VanMoof’s rapid growth and focus on proprietary parts led to its downfall. By 2023, the company reportedly lost money on each bike due to costly repairs, and struggled to raise additional funds to stay afloat. This past summer, VanMoof paused sales and Taco Carlier left as the firm declared bankruptcy.

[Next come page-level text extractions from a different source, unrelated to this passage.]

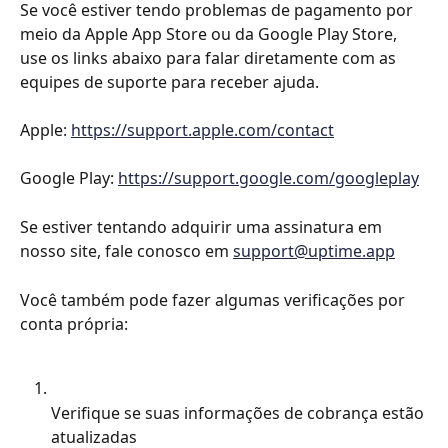
Se você estiver tendo problemas de pagamento por 
meio da Apple App Store ou da Google Play Store, 
use os links abaixo para falar diretamente com as 
equipes de suporte para receber ajuda.
Apple: 
https://support.apple.com/contact
Google Play: 
https://support.google.com/googleplay
Se estiver tentando adquirir uma assinatura em 
nosso site, fale conosco em 
support@uptime.app
Você também pode fazer algumas verificações por 
conta própria:
Verifique se suas informações de cobrança estão 
atualizadas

Electric scooter maker Lavoie acquired what was left of VanMoof in August for “tens of millions,” pulling it out of bankruptcy. Months later, it seems the acquirer has yet to restart VanMoof production or resume repairs.
On the other hand
It’s been a bummer year for fans of small EVs, but all is not lost. For one, city bike-sharing programs are booming and increasingly electric. D.C.’s Capitol Bikeshare notched a record 428,000 rides in the month of may. That same month, New York’s Citi Bike recorded 867,838 rides in a single week — and the program continues to expand.
Beyond e-bikes, Arcimoto lives on as the rare, three-wheeled EV holdout in the U.S. The Fiat 500e is coming to North America in 2024 (in limited quantities), several years after its debut in the EU. A startup called Telo Trucks is attempting to prove that Americans will buy small trucks again, and it’s developing a pickup with the footprint of a two-door Mini Cooper. Plus, while GM said it would kill the Chevy Bolt and larger Bolt EUV, the automaker now says it will keep the latter Bolt around.